More than two months after the official filed his complaint, pretty much all that’s known publicly about him is that he is a CIA analyst who at one point was detailed to the White House and is now back working at the CIA.

But the name of a government official fitting that description — Eric Ciaramella — has been raised privately in impeachment depositions, according to officials with direct knowledge of the proceedings, as well as in at least one open hearing held by a House committee not involved in the impeachment inquiry. Fearing their anonymous witness could be exposed, Democrats this week blocked Republicans from asking more questions about him and intend to redact his name from all deposition transcripts.

RealClearInvestigations is disclosing the name because of the public’s interest in learning details of an effort to remove a sitting president from office.
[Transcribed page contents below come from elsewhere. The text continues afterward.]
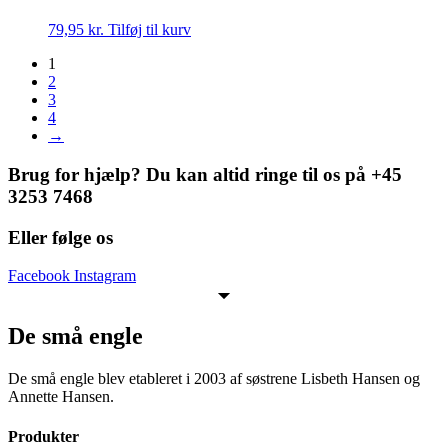
79,95
kr.
Tilføj til kurv
1
2
3
4
→
Brug for hjælp? Du kan altid ringe til os på +45
3253 7468
Eller følge os
Facebook
Instagram
De små engle
De små engle blev etableret i 2003 af søstrene Lisbeth Hansen og
Annette Hansen.
Produkter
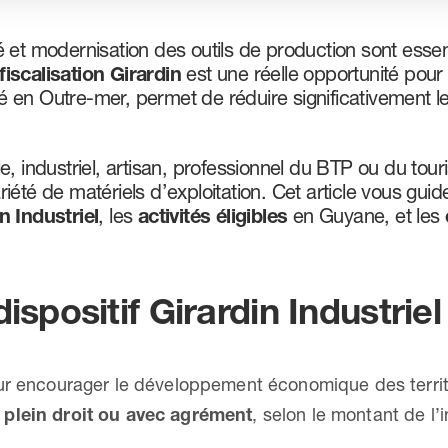
 et modernisation des outils de production sont essen
iscalisation Girardin
est une réelle opportunité pour 
ité en Outre-mer, permet de réduire significativement l
, industriel, artisan, professionnel du BTP ou du tour
iété de matériels d’exploitation. Cet article vous gui
n Industriel
, les
activités éligibles
en Guyane, et les
ispositif Girardin Industriel
ur encourager le développement économique des territ
e plein droit ou avec agrément
, selon le montant de l’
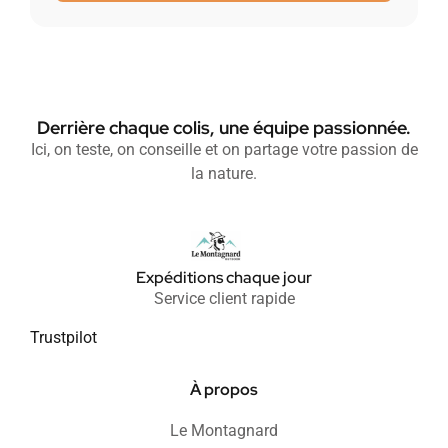
Derrière chaque colis, une équipe passionnée.
Ici, on teste, on conseille et on partage votre passion de
la nature.
Expéditions chaque jour
Service client rapide
Trustpilot
À propos
Le Montagnard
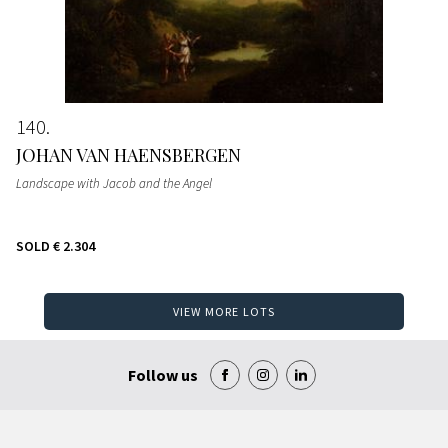
140
JOHAN VAN HAENSBERGEN
Landscape with Jacob and the Angel
SOLD
€ 2.304
VIEW MORE LOTS
Follow us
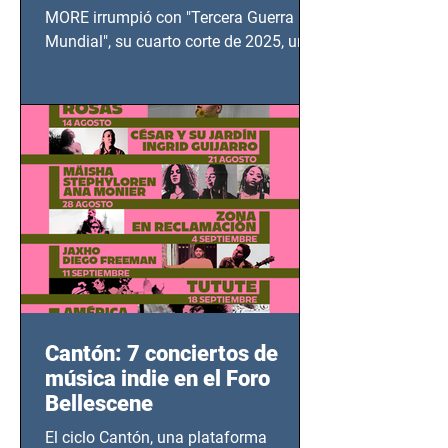
MUNDIAL
MORE irrumpió con "Tercera Guerra
Mundial", su cuarto corte de 2025, un
grito contra el calvario de niños,
adolescentes y mujeres en epicentros
bélicos.
Cantón: 7 conciertos de
música indie en el Foro
Bellescene
El ciclo Cantón, una plataforma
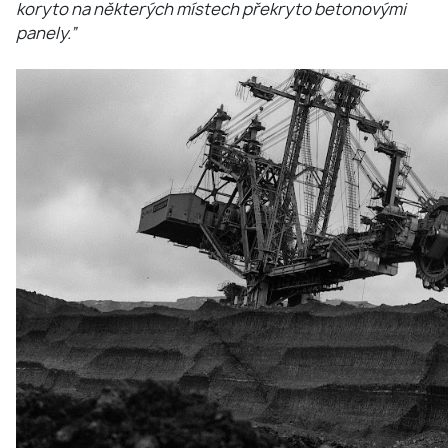
koryto na některých místech překryto betonovými
panely.”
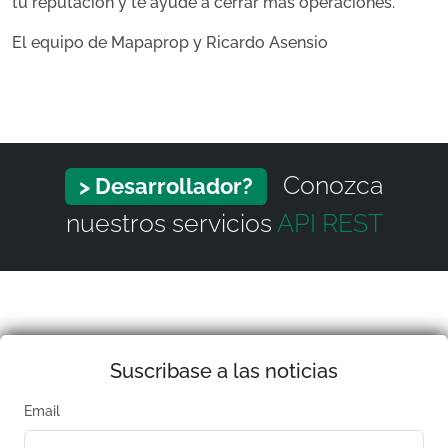
tu reputacion y te ayude a cerrar mas operaciones.
El equipo de Mapaprop y Ricardo Asensio
Conozca
> Desarrollador?
nuestros servicios
API REST
Suscribase a las noticias
Email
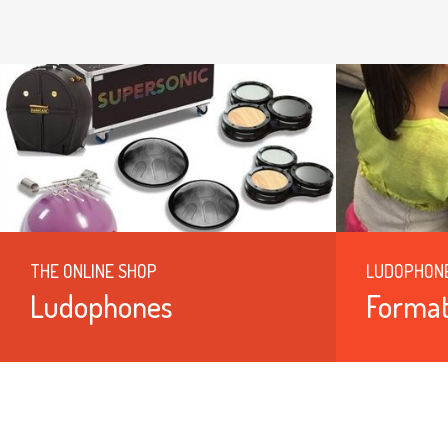
THE ONLINE SHOP
LUDOPHON
Ludophones
Format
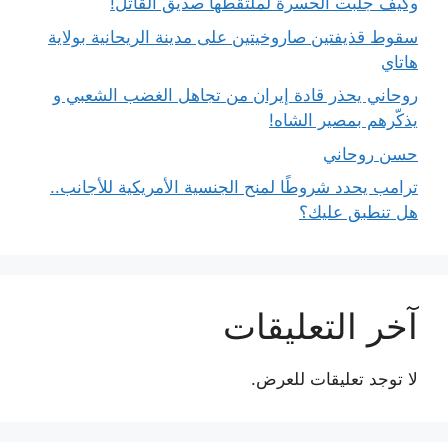
وكيف جلبت الحسرة لملتقطها صديق القاتل!
سقوط قذيفتين صاروخيتين على مدينة الريحانية بولاية
هاتاي
روحاني يحذر قادة إيران من تجاهل الغضب الشعبي و
يذكّرهم بمصير الشاه!
حسن روحاني
ترامب يحدد شروطًا لمنح الجنسية الأمريكية للأجانب..
هل تنطبق عليك؟
آخر التعليقات
لا توجد تعليقات للعرض.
Further, the official's status as a “whistleblower” is complicated by his being a hearsay reporter of accusations against the president, one who has “some indicia of an arguable political bias … in favor of a rival political candidate" -- as the Intelligence Community Inspector General phrased it circumspectly in originally fielding his complaint.

Federal documents reveal that the 33-year-old Ciaramella, a registered Democrat held over from the Obama White House, previously worked with former Vice President Joe Biden and former CIA Director John Brennan, a vocal critic of Trump who helped initiate the Russia “collusion” investigation of the Trump campaign during the 2016 election.
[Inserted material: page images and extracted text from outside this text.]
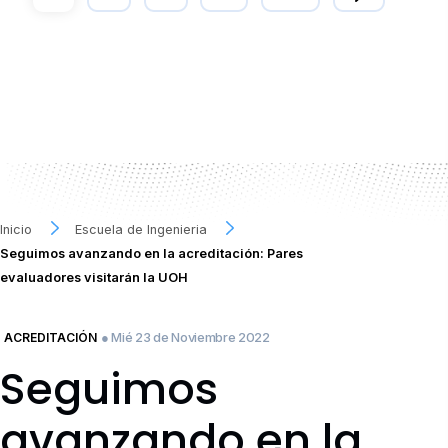
Inicio
Escuela de Ingenieria
Seguimos avanzando en la acreditación: Pares
evaluadores visitarán la UOH
● Mié 23 de Noviembre 2022
ACREDITACIÓN
Seguimos
avanzando en la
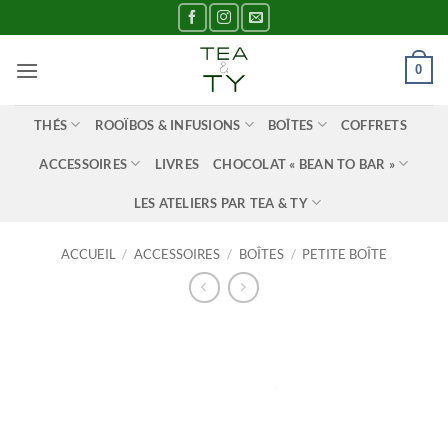
Passer
au
contenu
0
THÉS
ROOÏBOS & INFUSIONS
BOÎTES
COFFRETS
ACCESSOIRES
LIVRES
CHOCOLAT « BEAN TO BAR »
LES ATELIERS PAR TEA & TY
ACCUEIL
/
ACCESSOIRES
/
BOÎTES
/
PETITE BOÎTE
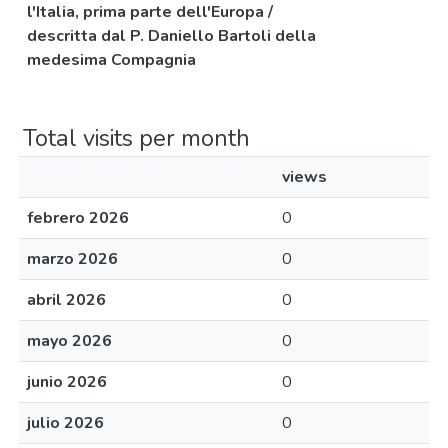
l'Italia, prima parte dell'Europa /
descritta dal P. Daniello Bartoli della
medesima Compagnia
Total visits per month
views
febrero 2026
0
marzo 2026
0
abril 2026
0
mayo 2026
0
junio 2026
0
julio 2026
0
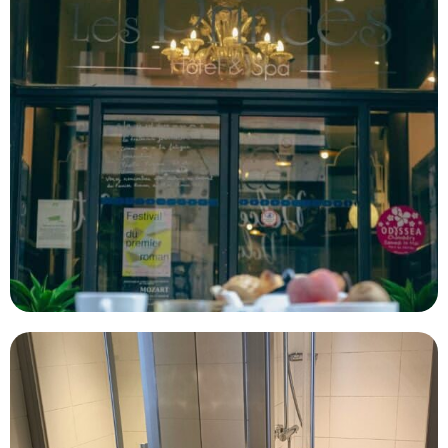
-1
—
8000
CONSEILLÉ
POUR
Choisir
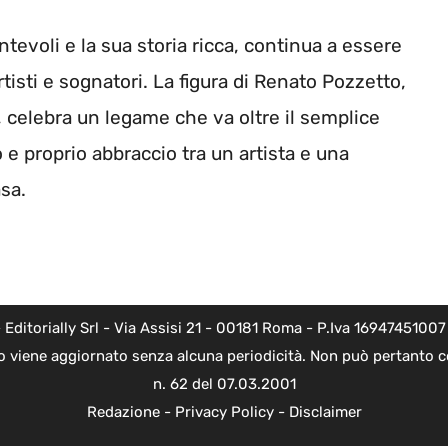
ntevoli e la sua storia ricca, continua a essere
tisti e sognatori. La figura di Renato Pozzetto,
 celebra un legame che va oltre il semplice
e proprio abbraccio tra un artista e una
sa.
torially Srl - Via Assisi 21 - 00181 Roma - P.Iva 16947451007 - l
o viene aggiornato senza alcuna periodicità. Non può pertanto co
n. 62 del 07.03.2001
Redazione
-
Privacy Policy
-
Disclaimer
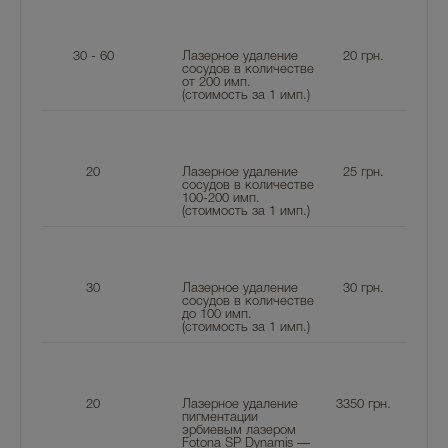
30 - 60
Лазерное удаление
20
грн.
сосудов в количестве
от 200 имп.
(стоимость за 1 имп.)
20
Лазерное удаление
25
грн.
сосудов в количестве
100-200 имп.
(стоимость за 1 имп.)
30
Лазерное удаление
30
грн.
сосудов в количестве
до 100 имп.
(стоимость за 1 имп.)
20
Лазерное удаление
3350
грн.
пигментации
эрбиевым лазером
Fotona SP Dynamis —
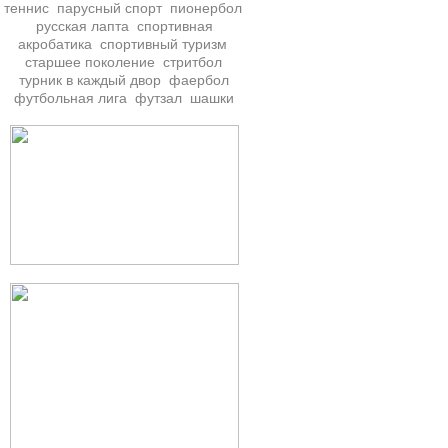
теннис
парусный спорт
пионербол
русская лапта
спортивная
акробатика
спортивный туризм
старшее поколение
стритбол
турник в каждый двор
фаербол
футбольная лига
футзал
шашки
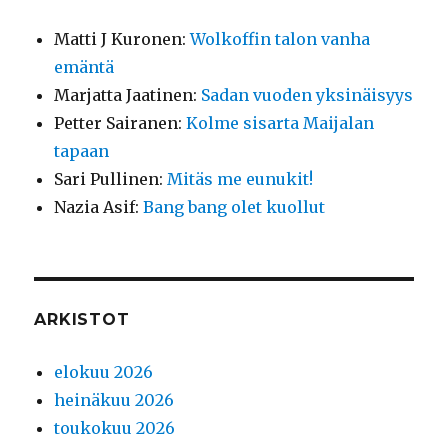
Matti J Kuronen
:
Wolkoffin talon vanha
emäntä
Marjatta Jaatinen
:
Sadan vuoden yksinäisyys
Petter Sairanen
:
Kolme sisarta Maijalan
tapaan
Sari Pullinen
:
Mitäs me eunukit!
Nazia Asif
:
Bang bang olet kuollut
ARKISTOT
elokuu 2026
heinäkuu 2026
toukokuu 2026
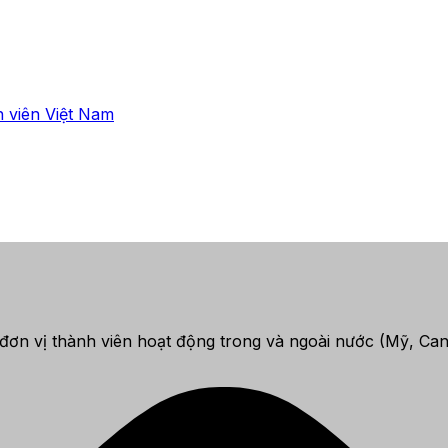
 viên Việt Nam
n vị thành viên hoạt động trong và ngoài nước (Mỹ, Canada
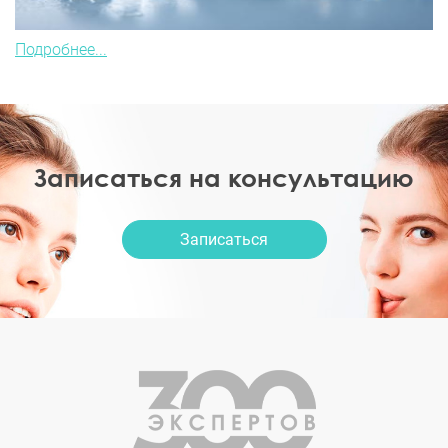
Подробнее...
Записаться на консультацию
Записаться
Joe Biden: Invited Ciaramella to state
Luncheon with Italian premier. Also invited:
Brennan, Comey, Clapper. 
AP Photo/Matt Rourke



Further, Ciaramella (pronounced char-a-MEL-ah) left his National Security Council posting in the White House’s West Wing in mid-2017 amid concerns about negative leaks to the media. He has since returned to CIA headquarters in Langley, Virginia.

“He was accused of working against Trump and leaking against Trump,” said a former NSC official, speaking on condition of anonymity to discuss intelligence matters.
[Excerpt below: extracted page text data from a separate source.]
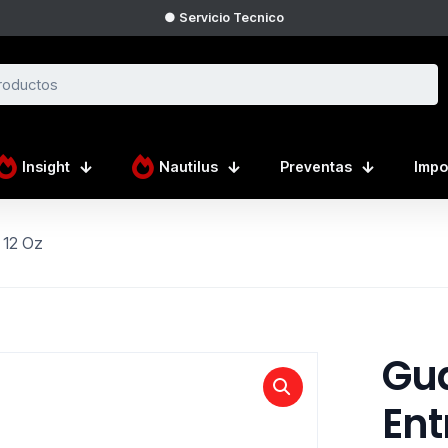
● Servicio Tecnico
Insight
Nautilus
Preventas
Impo
 12 Oz
Gu
Ent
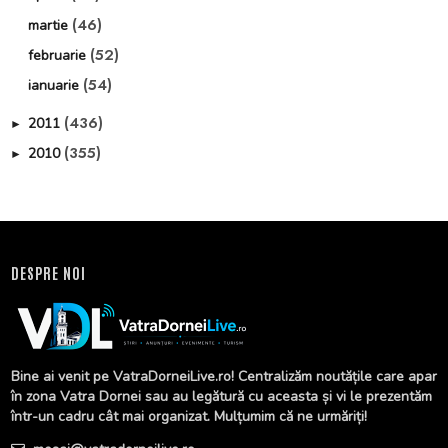
(46)
martie
(52)
februarie
(54)
ianuarie
(436)
2011
►
(355)
2010
►
DESPRE NOI
Bine ai venit pe VatraDorneiLive.ro! Centralizăm noutățile care apar
în zona Vatra Dornei sau au legătură cu aceasta și vi le prezentăm
într-un cadru cât mai organizat. Mulțumim că ne urmăriți!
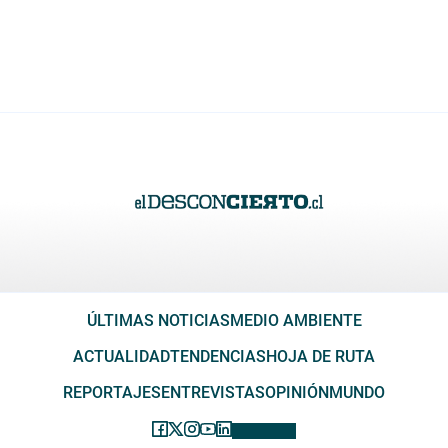
ÚLTIMAS NOTICIAS
MEDIO AMBIENTE
ACTUALIDAD
TENDENCIAS
HOJA DE RUTA
REPORTAJES
ENTREVISTAS
OPINIÓN
MUNDO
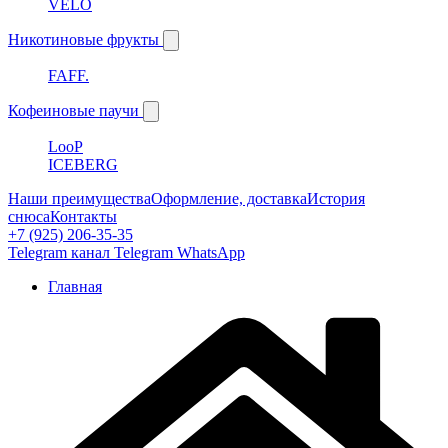
VELO
Никотиновые фрукты
FAFF.
Кофеиновые паучи
LooP
ICEBERG
Наши преимущества
Оформление, доставка
История
снюса
Контакты
+7 (925) 206-35-35
Telegram канал
Telegram
WhatsApp
Главная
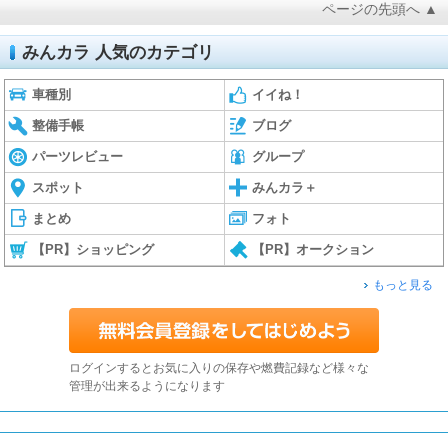
ページの先頭へ ▲
みんカラ 人気のカテゴリ
車種別
イイね！
整備手帳
ブログ
パーツレビュー
グループ
スポット
みんカラ＋
まとめ
フォト
【PR】ショッピング
【PR】オークション
もっと見る
ログインするとお気に入りの保存や燃費記録など様々な
管理が出来るようになります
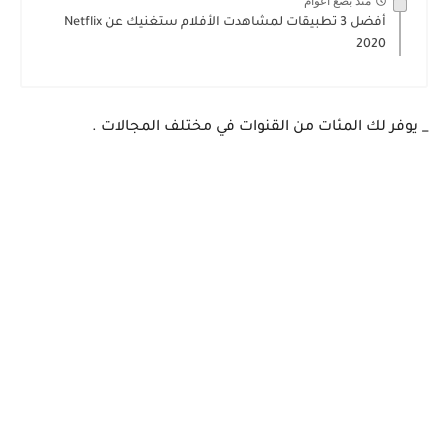
منذ بضع اعوام
أفضل 3 تطبيقات لمشاهدت الأفلام ستغنيك عن Netflix
2020
_ يوفر لك المئات من القنوات في مختلف المجالات .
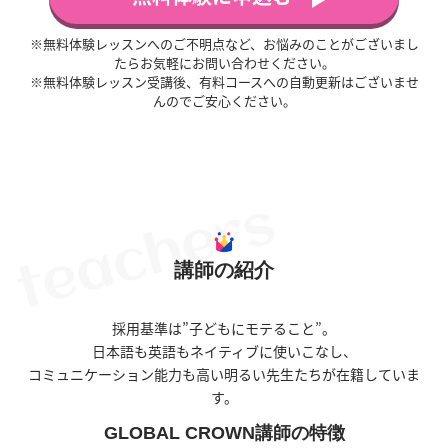
※無料体験レッスンへのご不明点など、お悩みのことがございまし
たらお気軽にお問い合わせください。
※無料体験レッスン受講後、有料コースへの自動更新はございませ
んのでご安心ください。
講師の紹介
採用基準は”子どもにモテること”。
日本語も英語もネイティブに使いこなし、
コミュニケーション能力も高い明るい先生たちが在籍していま
す。
GLOBAL CROWN講師の特徴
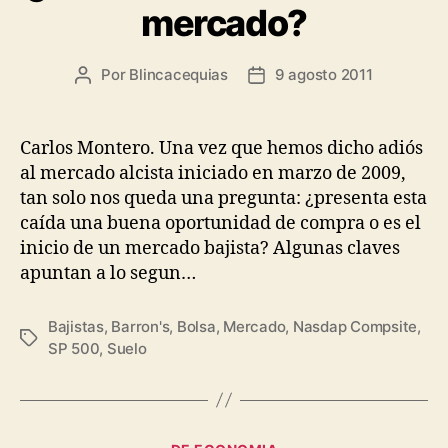
mercado?
Por
Blincacequias
9 agosto 2011
Autor
Fecha
de
de
la
la
entrada
entrada
Carlos Montero. Una vez que hemos dicho adiós
al mercado alcista iniciado en marzo de 2009,
tan solo nos queda una pregunta: ¿presenta esta
caída una buena oportunidad de compra o es el
inicio de un mercado bajista? Algunas claves
apuntan a lo segun…
Bajistas
,
Barron's
,
Bolsa
,
Mercado
,
Nasdap Compsite
,
Etiquetas
SP 500
,
Suelo
Categorías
Also, Ciaramella huddled for “guidance” with the staff of House Intelligence Committee Chairman Adam Schiff, including former colleagues also held over from the Obama era whom Schiff’s office had recently recruited from the NSC. Schiff is the lead prosecutor in the impeachment inquiry.

And Ciaramella worked with a Democratic National Committee operative who dug up dirt on the Trump campaign during the 2016 election, inviting her into the White House for meetings, former White House colleagues said. The operative, Alexandra Chalupa, a Ukrainian-American who supported Hillary Clinton, led an effort to link the Republican campaign to the Russian government. “He knows her. He had her in the White House,” said one former co-worker, who requested anonymity to discuss the sensitive matter.







Alexandra Chalupa: DNC oppo researcher was
invited to the Obama White House by Ciaramella.
Afric Vision NouvelleTV/YouTube

Documents confirm the DNC opposition researcher attended at least one White House meeting with Ciaramella in November 2015.  She visited the White House with a number of Ukrainian officials lobbying the Obama administration for aid for Ukraine.

With Ciaramella’s name long under wraps, interest in the intelligence analyst is so high that a handful of former colleagues have compiled a roughly 40-page research dossier on him. A classified version of the document is circulating on Capitol Hill, and briefings have been conducted based on it. One briefed Republican has been planning to unmask the whistleblower in a speech on the House floor.

On the Internet, meanwhile, Ciaramella's name for weeks has been bandied about on Twitter feeds and intelligence blogs as the suspected person who blew the whistle on the president. The mainstream media are also aware of his name.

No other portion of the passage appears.